In the 16th century, the theatre was deprived of its second story, and in that state it was depicted in an engraving by Etienne Duperac in 1575.
But before we dwell too long on the monuments far from our itinerary, we have some landmarks to our left to turn to. The Palatium Pilati, palace of Pilatus, has caused some trouble for the interpreters of the Einsiedeln manuscript, since a palace with this name is not known from other sources or archaeological remains. Ferdinand Gregorovius, the great medievalist of the 19th century, suggested that it may be the Augustan Macellum Liviae (market of Livia) near S. Lucia in Ortheo, not otherwise mentioned by the itinerary – but we already passed by that area; others have meant that it could be a misunderstanding of the peculiar toponym ad ursum pileatum, ”by the bear in a hat”, which surely is rather nearby, but instead a bit further on along our itinerary (we shall encounter this bear and his hat in our next promenade).

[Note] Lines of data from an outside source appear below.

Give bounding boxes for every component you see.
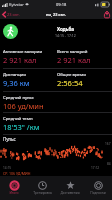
staticText: СР. 106 УД/МИН [3,171,31,176]
staticText: Дистанция [3,71,26,77]
staticText: Подписки [90,191,106,195]
staticText: 17:12 [91,166,100,170]
staticText: 2 921 кал [57,55,91,65]
staticText: 167 [105,142,111,146]
staticText: Средний пульс [3,94,34,100]
staticText: 18'53" /км [3,122,40,132]
staticText: Тренировка [33,191,52,195]
staticText: 9,36 км [3,78,30,88]
staticText: Пульс [3,136,16,142]
staticText: 106 уд/мин [3,101,44,111]
button[interactable]: 23 окт. [0,10,22,19]
staticText: 14:15 [3,166,12,170]
staticText: Ходьба [57,26,75,32]
staticText: Итоги [9,191,19,195]
staticText: 23 окт. [7,12,20,17]
staticText: пн, 23 окт. [46,12,66,17]
button[interactable]: Тренировка [28,179,56,197]
staticText: Активные калории [3,48,43,54]
staticText: Достижения [60,191,80,195]
staticText: 2:56:54 [57,78,83,88]
button[interactable]: Итоги [0,179,28,197]
staticText: Средний темп [3,115,33,121]
staticText: 14:15 - 17:12 [55,33,76,38]
staticText: 2 921 кал [3,55,37,65]
button[interactable]: Достижения [56,179,84,197]
staticText: 09:18 [56,2,67,7]
staticText: Всего калорий [57,48,88,54]
button[interactable]: Поделиться [101,9,112,19]
staticText: Kyivstar [9,2,24,7]
staticText: Общее время [57,71,86,77]
button[interactable]: Подписки [84,179,112,197]
staticText: 84 [107,162,111,166]
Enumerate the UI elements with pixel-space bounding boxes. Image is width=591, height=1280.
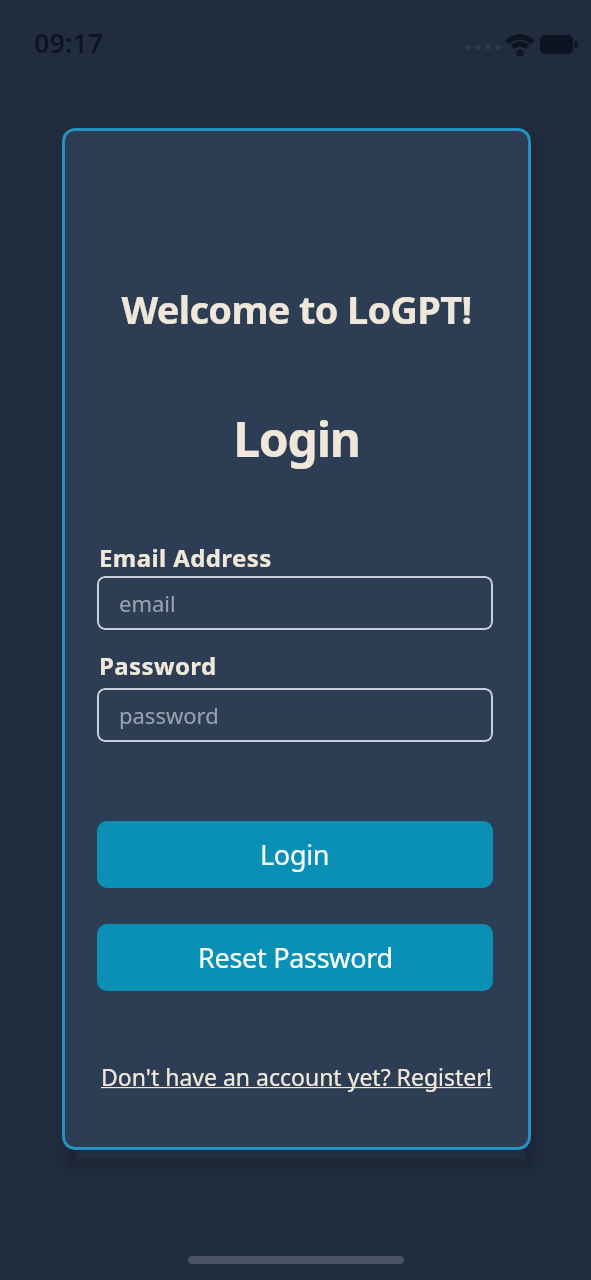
staticText: Welcome to LoGPT! — [62, 283, 531, 335]
staticText: password — [119, 700, 219, 730]
button[interactable]: email — [97, 576, 493, 630]
button[interactable]: password — [97, 688, 493, 742]
button[interactable]: Don't have an account yet? Register! — [62, 1061, 531, 1092]
staticText: email — [119, 588, 176, 618]
staticText: Reset Password — [198, 939, 393, 976]
button[interactable]: Login — [97, 821, 493, 888]
staticText: Password — [99, 649, 217, 682]
staticText: Login — [62, 406, 531, 471]
staticText: 09:17 — [34, 24, 104, 61]
button[interactable]: Reset Password — [97, 924, 493, 991]
staticText: Login — [260, 836, 330, 873]
staticText: Email Address — [99, 541, 272, 574]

Judging from where we are supposed to stand right now – quite near the basilica of S. Maria Maggiore, which also is the next landmark to our right, I think we should look closer around us to get a clue to this enigmatic palace. Some scholars has then remarked: Why does the itinerary not mention the church of S. Prassede, which we are passing right by on our way along via di S. Martina ai Monti? The church is probably as old as its sister-church S. Pudenziana, and it was restored by pope Hadrian in the late eighth century, and should thus have been of interest for the Einsiedeln pilgrim. My theory, then, would be that the palace of Pilatus was a structure which in some way was connected to the church of S. Prassede, and that the mention of the palace equalled the mention of the church – but that is just another theory, and we have to return to the more safe landmarks on our way, such as S. Maria Maggiore mentioned above. Founded by pope Liberius in the fourth century, it was restored by pope Sixtus III in the fifth century – and from this period, the magnificent mosaics that overflow the church were made. Once again, we can watch through the eyes of the medieval pilgrim exactly the same (well, though often a bit too restored) wonders in gold and bright colours that our Einsiedeln friend saw.
I just adore these gravely solemn sheep impatiently parading in front of the jewel box of Bethlehem; don’t you agree that it is the perfect spot to take a little rest and behold this medieval splendor before our exit into the sharp sunshine of Rome and the grand final of this long itinerary? After all, we have been to both Jerusalen and Bethlehem today… Au revoir!